Put simply, the technology of fiber optics and Fiber Optic accessories provide for the transferring of data as infrared light. To begin a transfer, an electric signal is converted into an optical signal and sent through a cable. The optical signal is then received at the point of destination and converted back into an electrical signal. Multiplexers and demultiplexers are devices that are beneficial to fiber optic data transfer, simplifying the process in various facets. Multiplexers are used to combine two or more inputs into a single signal. Demultiplexers, on the other hand, then separate those combined signals and transfer them to their respective output lines simultaneously. Often, these will be combined into a single device.

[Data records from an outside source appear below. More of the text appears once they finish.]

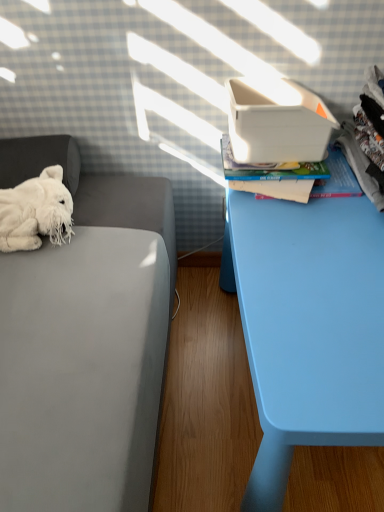 Question: Is white plastic shoe box at upper right in contact with hardcover book at upper right?

Choices:
 (A) yes
 (B) no

Answer: (A)

Question: Considering the relative positions of white plastic shoe box at upper right and hardcover book at upper right in the image provided, is white plastic shoe box at upper right behind hardcover book at upper right?

Choices:
 (A) yes
 (B) no

Answer: (B)

Question: Is white plastic shoe box at upper right wider than hardcover book at upper right?

Choices:
 (A) yes
 (B) no

Answer: (B)

Question: Is white plastic shoe box at upper right positioned in front of hardcover book at upper right?

Choices:
 (A) yes
 (B) no

Answer: (A)

Question: Does white plastic shoe box at upper right have a lesser width compared to hardcover book at upper right?

Choices:
 (A) yes
 (B) no

Answer: (A)

Question: Could you tell me if white plastic shoe box at upper right is turned towards hardcover book at upper right?

Choices:
 (A) no
 (B) yes

Answer: (A)

Question: Is hardcover book at upper right thinner than light blue plastic table at right?

Choices:
 (A) yes
 (B) no

Answer: (A)

Question: Considering the relative positions of hardcover book at upper right and light blue plastic table at right in the image provided, is hardcover book at upper right to the right of light blue plastic table at right from the viewer's perspective?

Choices:
 (A) yes
 (B) no

Answer: (B)

Question: From the image's perspective, is hardcover book at upper right located above light blue plastic table at right?

Choices:
 (A) no
 (B) yes

Answer: (B)

Question: Is hardcover book at upper right wider than light blue plastic table at right?

Choices:
 (A) no
 (B) yes

Answer: (A)

Question: Is hardcover book at upper right aimed at light blue plastic table at right?

Choices:
 (A) yes
 (B) no

Answer: (B)

Question: Does hardcover book at upper right have a larger size compared to light blue plastic table at right?

Choices:
 (A) no
 (B) yes

Answer: (A)

Question: Considering the relative positions of hardcover book at upper right and white plastic shoe box at upper right in the image provided, is hardcover book at upper right to the right of white plastic shoe box at upper right from the viewer's perspective?

Choices:
 (A) yes
 (B) no

Answer: (A)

The Fiber optic switches in particular are used for switching light signals within the network from one circuit to another. Within the realm of fiber optics, switching is primarily conducted with technologies such as the mechanical switch and microelectromechanical system (MEMS) switch. Mechanical switches serve as the oldest fiber optic switch type, performing with a range of 10 to 100 meters. With a mechanical switch, optical signals are collimated from each input and output fiber and then transferred within the device. While they may operate with a small range, mechanical switches are very reliable and have optimal insertion loss. When choosing between mechanical switches, configurations such as 1×1, 1×2, 1×4, 1×16 are common. Typically, mechanical switches may be present within multi-channel optical power monitoring, switching multiple laser sources within Ethernet networks, and optical local area networks.
MEMS switches are a very popular choice for fiber optics due to their versatility of use. For switching, MEMS switches utilize a micro-mirror which reflects light beams. By configuring the direction of the mirror, the path of the light beam may be adjusted and controlled for various outputs. Due to the design of the MEMS switch, temperature and vibration are not as detrimental to the switching state. In regards to configuration, MEMS switches may be 1x8, 1x12, 1x16, and so on.

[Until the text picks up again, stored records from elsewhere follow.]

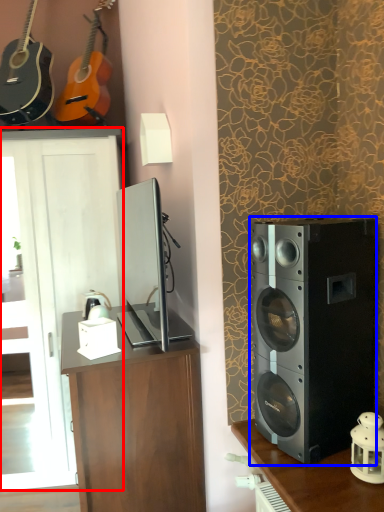 Question: Which object appears farthest to the camera in this image, cabinetry (highlighted by a red box) or loudspeaker (highlighted by a blue box)?

Choices:
 (A) cabinetry
 (B) loudspeaker

Answer: (A) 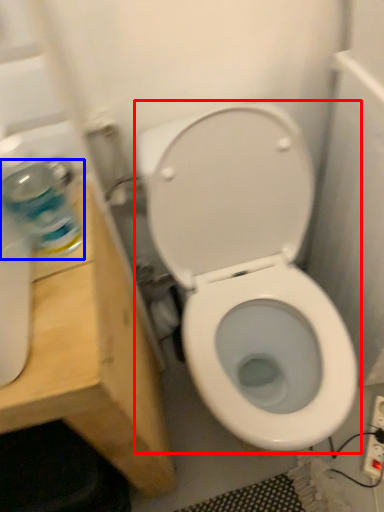 Question: Which of the following is the closest to the observer, toilet (highlighted by a red box) or cleaning product (highlighted by a blue box)?

Choices:
 (A) toilet
 (B) cleaning product

Answer: (B)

Whether the system in question is a phone network or lighting wiring, fiber optics and fiber optic accessories can be very beneficial for increased performance, communications, and efficiency. As light signals are used to transfer data instead of electrical signals, electromagnetic waves pose less of a concern for interference. In regards to transmission speed for networks, fiber optics may provide for a range of 10 Mbps to 10 Gbps. Beyond great speeds and reliability, fiber optics also feature fast switching times, great stability, and low signal loss.